The task: Please transcribe every record below exactly, leaving out the pictures.
....
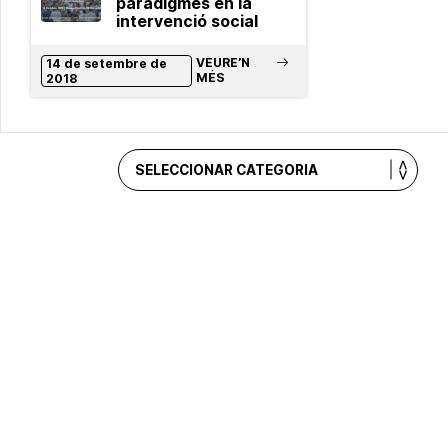
paradigmes en la
intervenció social
VEURE’N
14 de setembre de
MÉS
2018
....
Reply:
paradigmes en la
intervenció social
VEURE’N
14 de setembre de
MÉS
2018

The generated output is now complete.